Al Gore

You heard the news, right? Al Gore is eating a vegan diet. If you’re like me, you saw An Inconvenient Truth years ago and have been wondering why someone so concerned about our environment couldn’t make the connection.

I think it’s great (and about time) that Gore isn’t eating animals. The Clinton/Gore ticket is primarily plant-based – how’s that for interesting? But I’ve said it before and I’ll say it again – let’s not get too excited, calling Gore “vegan” in the way that you and I use the term each day.

I have to remind myself of this fact. You see, I was talking to my mother (a big Clinton fan) about this “news” the other day, and I kept calling Gore “Al Vegan.” Relaying this message to someone later in the week, I did the same thing.

What does this mean? I think it’s an example of how much I want Al Gore, you, and everyone I know to really, truly be vegan. When I get pissed about how the word is being diluted, it’s not because I want to be part of some exclusive club. Let me be clear: I care so much about the definition of “veganism” because I want people to come to it – on their own journey, in their own time – with a clear understanding of what it means. I want people to understand that veganism isn’t a part-time choice, or a diet-plan, or just something you do at home when it’s convenient. It’s not “everything but my new, leather-trimmed Coach bag” or “everything but cheese.”

This is not to say that I think a veg-curious person should toss the baby with the bathwater (that saying is all kinds of weird, isn’t it?). If you can’t give up cheese right now, and have eschewed animal products otherwise, good on you. Let me know how I can help! But you aren’t vegan, and my telling you so doesn’t make me too rigid.

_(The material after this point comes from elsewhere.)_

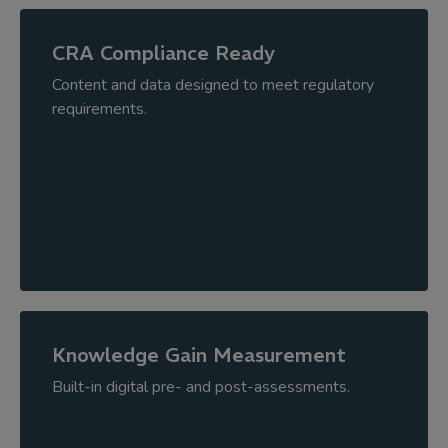
CRA Compliance Ready
Content and data designed to meet regulatory
requirements.
Knowledge Gain Measurement
Built-in digital pre- and post-assessments.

I don’t want people to settle for what newspeople, writers, and celebrities are telling them is good enough to be called vegan. I want them to strive for the best they can do – for the planet and for the people, yes, but for the animals, more importantly! It’s getting easier and easier to be vegan in a non-vegan world, but if we let popular opinion define veganism for us, it’s going to hit a brick wall. Let’s not settle for vegan before six, or vegan except for a neighbor’s backyard eggs. Let’s raise the bar a little!